The idea of Europe conjures up the image of a luxurious vacation, but the program I went on was tougher than you would think. Everyone was constantly tired and hungry, and the fact that the American dollar was so weak didn’t help us. The most memorable night was in England, where we survived a night at WarwickCastle. It was freezing in the tents as the rain dripped through the holes in the canvas, and you would assume that peacocks were quiet, but they wouldn’t shut up. It was, however, a fun experience because we were able to “battle” each other with swords, and we were privileged to be able to stay in such an ancient structure. We even met delegates from different states who were staying there at the same time as we were.

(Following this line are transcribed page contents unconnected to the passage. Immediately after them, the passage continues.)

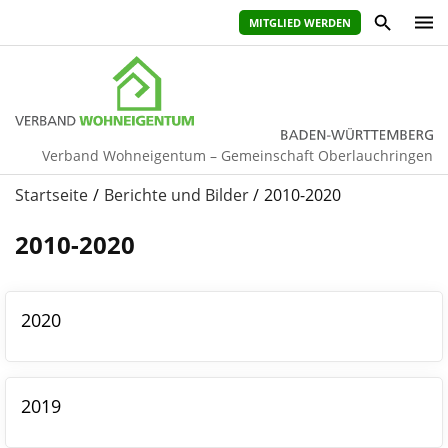
MITGLIED WERDEN
Verband Wohneigentum – Gemeinschaft Oberlauchringen
Startseite
Berichte und Bilder
2010-2020
2010-2020
2020
2019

We had four delegation leaders, but two of them were uptight. There was a day when they tried to separate the girls from the boys, saying that girls were “pink”, boys were “blue”, and there was to be no “purple”. That didn’t last long, however, as many of the guys and girls were friends. Although the sites of England were fascinating, my friends and I liked to go around by ourselves at night and explore on our own. I wanted to see the country through a local’s eyes. The European teenagers were friendly to us and even showed us around one night. We had a very chill leader named Alex. He was British, young, and very cute. Although he looked responsible and very grown-up, I was able to really to get to know his fun, immature side. He would talk to me about his feelings and impressions on everyone, and he was a really cool guy to hang out with. After the first half of the week, there was some conflict, as we were spending practically every hour with each other, and nerves were being grated. One of my friend and I were angry at each other over nothing, but towards the end of the trip, we made up. Although we couldn’t make up for our lost time, we had preserved our tight bond. The most important thing I learned on the trip wasn’t trivial facts, but to appreciate people for who they are and to learn how to apologize because pride isn’t worth losing a friendship over, and also, despite different origins, teenagers from every where just want to have fun. I came on the trip introverted and frightened, but I came back confident and gregarious. The people I’ve met still play an important role in my life, and although two weeks doesn’t seem like much, the experiences we’ve gone through makes seem as if we’ve known one another so much longer.